Puis, le 19 février 1955, ma fille, Robyn Joan, est née, et j’ai emménagé dans l’entrée, par anticipation. C’était le seul endroit qui me restait. Le jour même où on la ramena de l’hôpital, j’ai commencé la quatrième de mes nouvelles sur Lucky Starr. C’était Lucky Starr and the Big Sun of Mercury (Doubleday, 1956) et je l’ai dédié « À Robyn Joan, qui a fait de son mieux pour y fourrer son nez ».
Sa façon d’y fourrer son nez était vraiment trop effective. Avec un enfant dans chaque chambre, c’était assez désagréable mais, par la suite, Robyn Joan serait assez grande pour avoir besoin d’une chambre à elle. Nous prîmes donc la décision de chercher une maison.
Ce fut traumatisant. Je n’avais jamais vécu dans une maison. Durant les trente-cinq années de ma vie, j’avais vécu dans une série d’appartements en location. Pourtant, il faut ce qu’il faut. En janvier 1956, nous avons trouvé une maison à Newton, dans le Massachusetts, à l’ouest de Boston, et nous avons emménagé le 12 mars 1956,
Le 16 mars 1956, Boston subit une de ses plus mémorables tempêtes, et il tomba un mètre de neige. N’ayant jamais eu à pelleter de la neige auparavant, j’eus à m’atteler dès le début à un boulot monstre, à dégager une allée profonde et, large menant à notre maison. À peine étais je parvenu à m’en sortir que, le 20 mars 1956, il y eut une seconde tempête, et il tomba un mètre vingt de neige en plus.
La neige fondue entassée contre les murs de la maison se fraya en chemin dans le bois jusqu’au sous-sol, et nous eûmes droit à une petite inondation… Ciel, comme nous aurions aimé nous retrouver dans l’appartement.
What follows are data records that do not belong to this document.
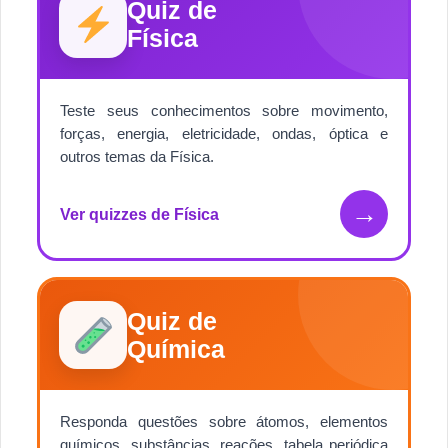
Quiz de
Física
Teste seus conhecimentos sobre movimento,
forças, energia, eletricidade, ondas, óptica e
outros temas da Física.
→
Ver quizzes de Física
Quiz de
Química
Responda questões sobre átomos, elementos
químicos, substâncias, reações, tabela periódica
Mais nous y avons survécu, et puis vinrent des ennuis plus sérieux. Ma vie avait changé si radicalement, avec deux enfants, une maison, et une hypothèque, que j’en vins à me demander si je serais encore capable d’écrire. (J’avais terminé mon roman, The Naked Sun[20], publié chez Doubleday en 1957, deux jours avant le déménagement.)
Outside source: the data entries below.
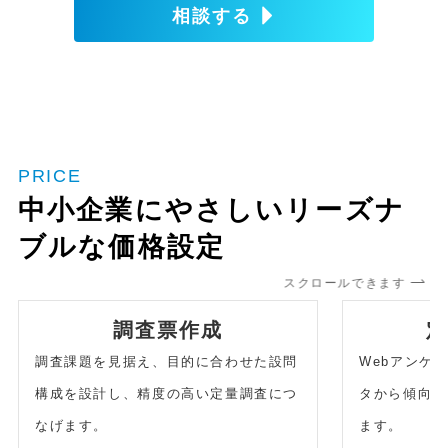
相談する
PRICE
中小企業にやさしいリーズナ
ブルな価格設定
スクロールできます
調査票作成
調査課題を見据え、目的に合わせた設問
Webアンケ
構成を設計し、精度の高い定量調査につ
タから傾向や
なげます。
ます。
Vous savez, on a tellement le sentiment qu’un écrivain est une plante délicate qu’on doit entretenir avec soin si l’on ne veut pas qu’elle dépérisse qu’un changement traumatisant dans le mode de vie de quelqu’un a tendance à donner le sentiment qu’on a coupé toutes les fleurs.
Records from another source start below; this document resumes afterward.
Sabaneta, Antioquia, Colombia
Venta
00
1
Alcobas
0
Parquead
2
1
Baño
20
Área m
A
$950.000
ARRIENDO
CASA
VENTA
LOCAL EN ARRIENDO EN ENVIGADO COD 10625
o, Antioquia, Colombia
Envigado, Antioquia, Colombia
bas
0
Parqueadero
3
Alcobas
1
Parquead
Avec cette tempête, et le pelletage de la neige, et le pompage dans le sous-sol et des tas d’autres choses, je n’avais pas l’ombre d’une chance de me mettre à écrire pendant un certain temps.
Mais Bob Lowndes me demanda alors de lui donner une nouvelle pour Future et, en juin 1956, je commençai à écrire pour la première fois dans ma nouvelle maison. C’était la première vague de chaleur de la saison, mais il faisait frais dans le sous-sol. C’est donc là que j’installai ma machine à écrire, mon unique luxe étant la possibilité d’être au frais pendant une vague de chaleur.
II n’y eut pas de problème. Je pouvais encore écrire. Je rédigeai Tous des explorateurs, et il parut dans le numéro 30 de Future (les numéros de ce magazine paraissaient alors si irrégulièrement qu’il ne semblait pas prudent de mettre un nom de mois sur les exemplaires).